[Editor’s note: The following article contains spoilers for “The First Omen.”]

In the IP-mad world of Hollywood, we’ve got remakes and sequels, re-quels and “legacy prequels,” entire cinematic timelines up-ended and rearranged, whole franchises twisted to and fro, so isn’t it refreshing to see something like Arkasha Stevenson‘s “The First Omen”? It’s the rare contemporary horror prequel that wears its devotion to the original series on its sleeve (hell, on its habit), while also cleverly reorienting previous events to chart a potential new storyline.

The basis of Stevenson’s film, which she co-wrote with producers Tim Smith and Keith Thomas, takes a classic subplot from Richard Donner’s 1976 chiller — that not only is young Damien the Antichrist, but that he was the product of a planned spawning between the Devil and a female jackal — and makes it a touch more believable. In “The First Omen,” Damien’s mom isn’t actually a jackal, but young would-be nun Margaret (Nell Tiger Free) who is part of a long line of experiments — done by some of the Catholic Church’s most faithful and most insane brass — executed with the express intent of bringing the Antichrist into the world.

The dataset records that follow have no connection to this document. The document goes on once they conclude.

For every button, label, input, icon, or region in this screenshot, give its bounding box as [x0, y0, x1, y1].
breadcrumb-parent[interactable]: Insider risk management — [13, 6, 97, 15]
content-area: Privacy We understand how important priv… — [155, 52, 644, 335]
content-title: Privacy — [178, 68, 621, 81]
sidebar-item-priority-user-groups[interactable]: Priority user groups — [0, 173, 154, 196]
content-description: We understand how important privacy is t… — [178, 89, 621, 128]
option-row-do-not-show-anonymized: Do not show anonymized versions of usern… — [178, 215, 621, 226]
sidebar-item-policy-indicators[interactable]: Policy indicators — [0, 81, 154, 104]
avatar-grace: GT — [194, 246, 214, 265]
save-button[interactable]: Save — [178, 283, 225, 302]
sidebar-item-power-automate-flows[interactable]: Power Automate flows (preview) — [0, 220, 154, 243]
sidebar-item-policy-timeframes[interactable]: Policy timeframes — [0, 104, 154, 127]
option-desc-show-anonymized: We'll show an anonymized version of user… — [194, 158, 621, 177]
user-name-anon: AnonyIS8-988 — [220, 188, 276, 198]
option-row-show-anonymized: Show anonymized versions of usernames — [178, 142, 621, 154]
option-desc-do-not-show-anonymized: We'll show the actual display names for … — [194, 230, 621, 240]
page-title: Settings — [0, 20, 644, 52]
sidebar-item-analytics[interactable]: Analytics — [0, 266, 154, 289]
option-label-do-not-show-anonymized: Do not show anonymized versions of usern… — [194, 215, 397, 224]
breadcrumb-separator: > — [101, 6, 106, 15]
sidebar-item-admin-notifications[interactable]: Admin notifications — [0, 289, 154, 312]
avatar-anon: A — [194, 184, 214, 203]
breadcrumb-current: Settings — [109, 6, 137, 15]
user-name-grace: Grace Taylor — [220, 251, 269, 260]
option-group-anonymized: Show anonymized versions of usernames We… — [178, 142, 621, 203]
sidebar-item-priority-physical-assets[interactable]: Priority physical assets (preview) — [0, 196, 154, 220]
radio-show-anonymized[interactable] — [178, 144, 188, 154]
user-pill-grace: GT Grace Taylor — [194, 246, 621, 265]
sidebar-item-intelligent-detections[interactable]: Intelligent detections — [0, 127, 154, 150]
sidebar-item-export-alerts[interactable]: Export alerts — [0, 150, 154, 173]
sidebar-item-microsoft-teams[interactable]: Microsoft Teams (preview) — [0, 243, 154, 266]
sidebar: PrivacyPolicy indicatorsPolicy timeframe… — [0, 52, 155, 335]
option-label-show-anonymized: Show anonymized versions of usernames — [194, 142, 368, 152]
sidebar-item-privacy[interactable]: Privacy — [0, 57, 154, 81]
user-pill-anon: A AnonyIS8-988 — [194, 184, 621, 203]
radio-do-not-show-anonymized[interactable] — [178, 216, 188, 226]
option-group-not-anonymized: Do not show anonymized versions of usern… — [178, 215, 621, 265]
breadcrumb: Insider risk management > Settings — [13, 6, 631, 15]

By the end of the film, Margaret has discovered the plan, her place in it, and given birth to Damien … and his sister (OK, yes, that’s new). Baby Damien is then foisted onto unknowing American diplomat Robert Thorn (played by Gregory Peck in Donner’s film), who simply thinks he’s accepting a poor orphaned baby who just so happened to be born the very night his own son died in childbirth. Such convenience!

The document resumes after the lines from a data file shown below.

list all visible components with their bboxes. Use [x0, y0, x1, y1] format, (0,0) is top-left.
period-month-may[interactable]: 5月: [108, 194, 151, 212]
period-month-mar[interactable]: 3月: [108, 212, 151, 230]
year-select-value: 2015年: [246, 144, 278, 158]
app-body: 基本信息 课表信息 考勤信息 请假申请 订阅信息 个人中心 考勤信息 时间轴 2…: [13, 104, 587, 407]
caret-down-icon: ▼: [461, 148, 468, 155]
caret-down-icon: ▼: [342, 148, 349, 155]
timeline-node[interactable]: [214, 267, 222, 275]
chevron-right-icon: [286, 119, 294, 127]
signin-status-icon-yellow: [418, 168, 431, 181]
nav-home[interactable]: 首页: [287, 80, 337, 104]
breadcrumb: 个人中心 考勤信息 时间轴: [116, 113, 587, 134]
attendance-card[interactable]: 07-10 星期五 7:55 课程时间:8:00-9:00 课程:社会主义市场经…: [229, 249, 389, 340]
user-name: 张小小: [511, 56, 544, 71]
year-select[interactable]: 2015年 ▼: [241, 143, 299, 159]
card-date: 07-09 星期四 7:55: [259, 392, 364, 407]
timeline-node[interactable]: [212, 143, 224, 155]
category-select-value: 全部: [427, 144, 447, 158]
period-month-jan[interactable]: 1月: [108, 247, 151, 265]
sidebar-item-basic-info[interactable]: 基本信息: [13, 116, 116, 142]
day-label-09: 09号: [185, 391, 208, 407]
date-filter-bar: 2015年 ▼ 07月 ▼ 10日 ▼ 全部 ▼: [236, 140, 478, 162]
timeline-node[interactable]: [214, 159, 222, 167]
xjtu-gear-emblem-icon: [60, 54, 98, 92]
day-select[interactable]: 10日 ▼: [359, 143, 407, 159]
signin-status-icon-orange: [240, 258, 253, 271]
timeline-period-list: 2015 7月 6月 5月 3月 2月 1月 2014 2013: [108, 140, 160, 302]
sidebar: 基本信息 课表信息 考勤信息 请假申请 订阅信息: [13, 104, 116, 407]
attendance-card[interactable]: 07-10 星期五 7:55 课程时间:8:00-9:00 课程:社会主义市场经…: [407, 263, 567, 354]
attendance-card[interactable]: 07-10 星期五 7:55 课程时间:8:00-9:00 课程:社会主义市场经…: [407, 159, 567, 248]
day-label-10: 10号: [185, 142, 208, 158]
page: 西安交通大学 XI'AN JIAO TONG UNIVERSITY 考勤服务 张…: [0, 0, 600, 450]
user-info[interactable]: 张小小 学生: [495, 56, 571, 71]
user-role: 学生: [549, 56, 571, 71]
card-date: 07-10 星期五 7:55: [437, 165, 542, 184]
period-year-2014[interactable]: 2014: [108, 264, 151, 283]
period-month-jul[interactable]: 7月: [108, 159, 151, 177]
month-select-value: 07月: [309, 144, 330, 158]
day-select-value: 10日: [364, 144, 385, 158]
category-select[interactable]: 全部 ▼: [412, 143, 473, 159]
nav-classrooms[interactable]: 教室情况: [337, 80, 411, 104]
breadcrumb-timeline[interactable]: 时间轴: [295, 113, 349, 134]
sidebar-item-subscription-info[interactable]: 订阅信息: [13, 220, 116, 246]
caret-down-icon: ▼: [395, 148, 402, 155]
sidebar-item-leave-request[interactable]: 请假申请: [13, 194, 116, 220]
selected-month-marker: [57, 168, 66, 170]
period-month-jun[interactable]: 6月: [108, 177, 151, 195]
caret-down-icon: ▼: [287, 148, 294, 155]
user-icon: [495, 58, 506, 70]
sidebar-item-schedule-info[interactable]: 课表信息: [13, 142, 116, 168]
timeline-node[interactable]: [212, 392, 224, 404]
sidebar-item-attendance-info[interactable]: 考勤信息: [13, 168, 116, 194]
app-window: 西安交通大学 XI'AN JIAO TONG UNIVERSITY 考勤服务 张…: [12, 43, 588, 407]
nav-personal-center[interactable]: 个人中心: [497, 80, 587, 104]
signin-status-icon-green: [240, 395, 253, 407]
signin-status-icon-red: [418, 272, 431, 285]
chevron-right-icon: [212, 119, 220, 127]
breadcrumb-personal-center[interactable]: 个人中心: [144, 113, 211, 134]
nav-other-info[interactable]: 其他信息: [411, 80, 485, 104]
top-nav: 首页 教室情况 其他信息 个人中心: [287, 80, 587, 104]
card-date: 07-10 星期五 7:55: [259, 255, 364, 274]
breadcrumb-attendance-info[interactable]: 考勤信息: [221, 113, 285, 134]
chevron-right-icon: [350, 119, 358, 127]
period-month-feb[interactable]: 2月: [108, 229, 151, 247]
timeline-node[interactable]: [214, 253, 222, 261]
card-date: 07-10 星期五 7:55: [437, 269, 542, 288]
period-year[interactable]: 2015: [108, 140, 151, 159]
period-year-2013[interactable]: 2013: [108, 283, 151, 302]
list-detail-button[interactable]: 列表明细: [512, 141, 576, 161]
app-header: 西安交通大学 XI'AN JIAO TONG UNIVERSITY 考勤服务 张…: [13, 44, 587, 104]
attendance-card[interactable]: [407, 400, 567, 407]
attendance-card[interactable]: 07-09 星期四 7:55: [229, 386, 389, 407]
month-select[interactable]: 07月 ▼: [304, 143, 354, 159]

And such a solid callback to Donner’s film, as Stevenson’s even includes a shot of one of the evil church members eyeing the same headshot of Peck used in Donner’s film when he’s first revealed to the audience. So, yes, not only is “The First Omen” very much a prequel to “The Omen,” it also exists in the same universe, the one where Peck’s Robert adopts baby Damien.

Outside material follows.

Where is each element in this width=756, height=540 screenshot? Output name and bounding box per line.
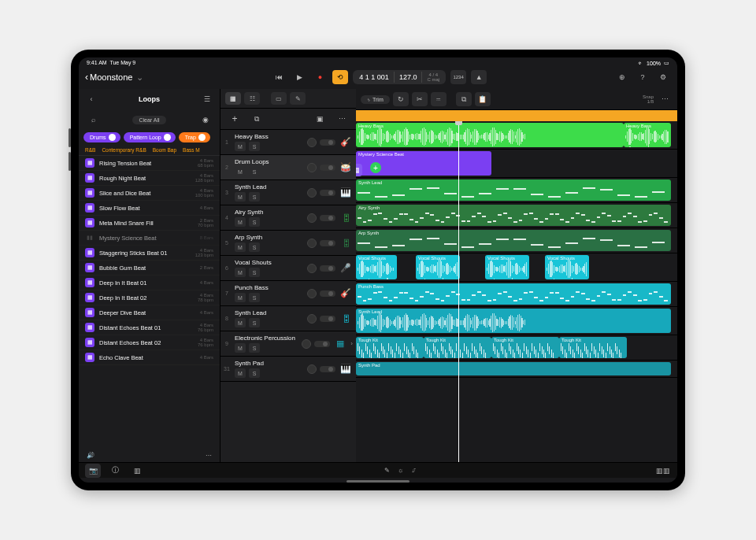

As Stevenson previously told IndieWire, she is a devout fan of “The Omen” and original star Gregory Peck, and said including the actual shot of Peck-as-Robert was a no-brainer.

“You’ve got to have Gregory! We all need him. We all love him,” Stevenson told IndieWire during a recent interview. “Just that face conjures up a lot of childhood memories for me, you know? So I was kind of hoping that it does the same for the other ‘Omen’ fans out there.”

So while baby Damien goes to the Thorn family, where he will presumably live out the events that followed the first “Omen” film, including “Damien: Omen II” (which follows him as a plucky teen) and “Omen III: The Final Conflict” (which charts his rise to power as an adult), what of Margaret and her baby daughter?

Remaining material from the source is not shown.